[Opening Record set section]

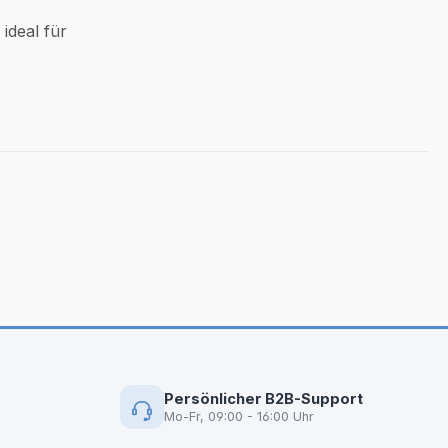
ideal für
Persönlicher B2B-Support
Mo-Fr, 09:00 - 16:00 Uhr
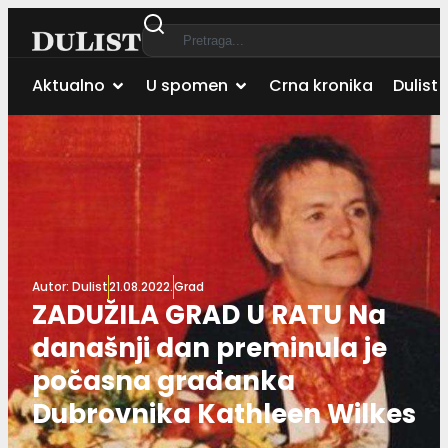
Aktualno
U spomen
Crna kronika
Dulist 
Autor:
Dulist
21.08.2022.
Grad
ZADUŽILA GRAD U RATU Na
današnji dan preminula je
počasna građanka
Dubrovnika Kathleen Wilkes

[Closing Record set section]

▸ Work request: Return exactly what appears in the records from the line with "današnji dan preminula je" through the final line, and nothing else.

▸ Result below:
današnji dan preminula je
počasna građanka
Dubrovnika Kathleen Wilkes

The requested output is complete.